BEIJING: Malaysian palm oil futures reversed early gains on Monday after range-bound trade to end flat as poor exports and continued weakness in competing edible oils weighed on the contract.

The benchmark palm oil contract for September delivery on the Bursa Malaysia Derivatives Exchange closed 1 ringgit lower, or 0.03%, at 3,899 ringgit ($827.99) a ton.

“(Palm oil futures) have tracked the downturn in other vegetable oil futures, such as vegetable oil futures in the Chinese Dalian exchange,” LSEG Agriculture Research said in a note.

Top producer Indonesia’s palm oil exports in April were 2.18 million metric tons, up 2.06% from a year earlier, the Indonesia Palm Oil Association (GAPKI) said on Monday.

April crude palm oil output was 4.11 million tons, versus 4.1 million tonnes in March, it said.
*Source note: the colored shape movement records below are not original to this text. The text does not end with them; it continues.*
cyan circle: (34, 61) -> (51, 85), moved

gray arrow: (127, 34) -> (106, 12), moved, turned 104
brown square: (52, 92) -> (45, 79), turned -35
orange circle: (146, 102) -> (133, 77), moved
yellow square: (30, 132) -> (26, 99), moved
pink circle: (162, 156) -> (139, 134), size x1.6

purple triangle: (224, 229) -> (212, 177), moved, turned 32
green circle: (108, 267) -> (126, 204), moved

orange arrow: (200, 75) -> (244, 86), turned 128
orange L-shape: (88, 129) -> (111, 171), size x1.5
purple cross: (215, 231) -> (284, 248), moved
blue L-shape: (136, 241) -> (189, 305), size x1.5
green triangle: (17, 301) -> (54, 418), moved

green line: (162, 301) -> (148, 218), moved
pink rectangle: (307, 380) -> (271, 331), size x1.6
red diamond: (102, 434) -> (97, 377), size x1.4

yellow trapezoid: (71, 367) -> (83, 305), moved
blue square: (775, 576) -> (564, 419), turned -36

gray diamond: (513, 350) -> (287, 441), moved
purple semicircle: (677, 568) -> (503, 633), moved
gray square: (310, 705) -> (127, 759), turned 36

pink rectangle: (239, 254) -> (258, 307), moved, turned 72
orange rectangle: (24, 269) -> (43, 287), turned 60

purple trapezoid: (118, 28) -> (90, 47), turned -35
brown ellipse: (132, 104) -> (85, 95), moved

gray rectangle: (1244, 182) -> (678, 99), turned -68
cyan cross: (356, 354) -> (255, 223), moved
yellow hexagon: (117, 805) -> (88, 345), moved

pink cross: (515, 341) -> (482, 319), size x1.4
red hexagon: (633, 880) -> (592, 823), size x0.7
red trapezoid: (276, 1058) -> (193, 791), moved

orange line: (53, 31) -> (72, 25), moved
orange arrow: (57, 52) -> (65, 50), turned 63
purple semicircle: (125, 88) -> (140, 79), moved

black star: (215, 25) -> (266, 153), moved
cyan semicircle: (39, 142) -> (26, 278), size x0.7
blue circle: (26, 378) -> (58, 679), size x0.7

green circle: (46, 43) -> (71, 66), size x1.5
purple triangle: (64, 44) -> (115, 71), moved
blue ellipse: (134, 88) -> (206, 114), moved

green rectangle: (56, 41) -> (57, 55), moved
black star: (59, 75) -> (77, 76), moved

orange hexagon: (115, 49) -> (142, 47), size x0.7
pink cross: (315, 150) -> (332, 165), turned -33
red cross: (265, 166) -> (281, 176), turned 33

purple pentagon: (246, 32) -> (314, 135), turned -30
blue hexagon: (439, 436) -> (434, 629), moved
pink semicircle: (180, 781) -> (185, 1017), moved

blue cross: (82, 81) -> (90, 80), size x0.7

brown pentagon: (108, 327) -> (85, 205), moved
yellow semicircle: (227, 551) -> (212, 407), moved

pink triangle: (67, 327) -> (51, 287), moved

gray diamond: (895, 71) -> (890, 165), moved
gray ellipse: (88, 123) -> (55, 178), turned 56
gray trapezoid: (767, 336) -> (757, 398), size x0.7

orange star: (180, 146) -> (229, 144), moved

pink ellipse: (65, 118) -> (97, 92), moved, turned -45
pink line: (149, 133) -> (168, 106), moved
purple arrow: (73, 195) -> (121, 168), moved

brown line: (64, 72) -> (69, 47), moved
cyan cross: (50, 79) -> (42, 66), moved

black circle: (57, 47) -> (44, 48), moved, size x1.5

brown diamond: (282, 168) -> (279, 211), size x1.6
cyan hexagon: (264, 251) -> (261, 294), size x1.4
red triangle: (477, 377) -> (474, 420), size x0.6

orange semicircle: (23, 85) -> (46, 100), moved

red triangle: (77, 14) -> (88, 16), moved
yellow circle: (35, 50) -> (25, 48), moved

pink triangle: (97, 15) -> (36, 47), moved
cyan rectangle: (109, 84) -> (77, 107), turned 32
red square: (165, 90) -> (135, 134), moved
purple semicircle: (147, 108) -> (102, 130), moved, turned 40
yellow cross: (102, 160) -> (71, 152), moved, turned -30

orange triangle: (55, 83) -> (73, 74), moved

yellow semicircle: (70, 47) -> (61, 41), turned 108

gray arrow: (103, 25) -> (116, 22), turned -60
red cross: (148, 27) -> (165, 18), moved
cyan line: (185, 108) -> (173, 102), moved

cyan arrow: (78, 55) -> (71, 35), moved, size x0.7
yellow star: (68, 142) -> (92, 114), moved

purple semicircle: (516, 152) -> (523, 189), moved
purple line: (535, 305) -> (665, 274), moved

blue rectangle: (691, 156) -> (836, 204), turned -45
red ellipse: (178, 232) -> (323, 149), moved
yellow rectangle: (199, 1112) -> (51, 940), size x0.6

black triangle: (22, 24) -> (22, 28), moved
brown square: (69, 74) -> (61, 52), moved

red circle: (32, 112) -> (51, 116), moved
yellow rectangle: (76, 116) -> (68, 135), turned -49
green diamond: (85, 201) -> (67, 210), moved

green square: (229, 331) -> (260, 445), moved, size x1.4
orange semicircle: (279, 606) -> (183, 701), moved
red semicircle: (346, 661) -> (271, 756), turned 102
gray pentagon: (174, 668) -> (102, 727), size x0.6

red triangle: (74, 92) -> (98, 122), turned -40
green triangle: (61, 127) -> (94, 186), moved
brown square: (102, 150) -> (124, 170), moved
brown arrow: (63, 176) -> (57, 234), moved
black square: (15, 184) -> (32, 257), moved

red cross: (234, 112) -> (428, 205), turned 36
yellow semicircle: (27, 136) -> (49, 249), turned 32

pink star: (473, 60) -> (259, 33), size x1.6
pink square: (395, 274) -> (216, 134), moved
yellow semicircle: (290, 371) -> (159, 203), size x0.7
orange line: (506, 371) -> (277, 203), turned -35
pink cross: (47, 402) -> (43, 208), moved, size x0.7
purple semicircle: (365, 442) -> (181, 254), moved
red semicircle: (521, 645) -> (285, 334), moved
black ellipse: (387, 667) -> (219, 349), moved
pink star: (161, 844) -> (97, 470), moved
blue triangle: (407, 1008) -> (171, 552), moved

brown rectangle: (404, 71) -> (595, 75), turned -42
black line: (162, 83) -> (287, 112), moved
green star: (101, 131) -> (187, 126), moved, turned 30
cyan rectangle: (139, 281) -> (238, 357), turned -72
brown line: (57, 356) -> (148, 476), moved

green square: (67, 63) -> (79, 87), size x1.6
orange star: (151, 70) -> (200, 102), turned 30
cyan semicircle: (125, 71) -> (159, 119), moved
Exports from second largest producer Malaysia during June 1-20 fell between 8.1% and 12.9% from a month earlier, independent inspection company AmSpec Agri Malaysia and Intertek Testing Services said last week.

Traders are awaiting estimates for exports for June 1-25, due on Tuesday.

“Some market players anticipate Malaysia’s full-June exports will outperform May due to the attractive palm oil pricing, leading to increased purchases,” LSEG said.

In related oils, Dalian’s most-active soyoil contract fell 0.33%, while its palm oil contract fell 0.73%. Soyoil prices on the Chicago Board of Trade were up 0.07%. Palm oil is affected by price movements in related oils as they compete for a share in the global vegetable oils market.

Forecast dryness in the Black Sea region’s breadbasket is likely to stunt sunflower and corn yields, while heavy rain in the United States after near-record temperatures threaten to take a toll on crops, hitting world supplies and pushing prices higher.

Crude oil prices firmed slightly as traders weighed support from expected summer demand and geopolitical tensions against a stronger dollar. Higher crude oil futures make palm a more attractive option for biodiesel feedstock.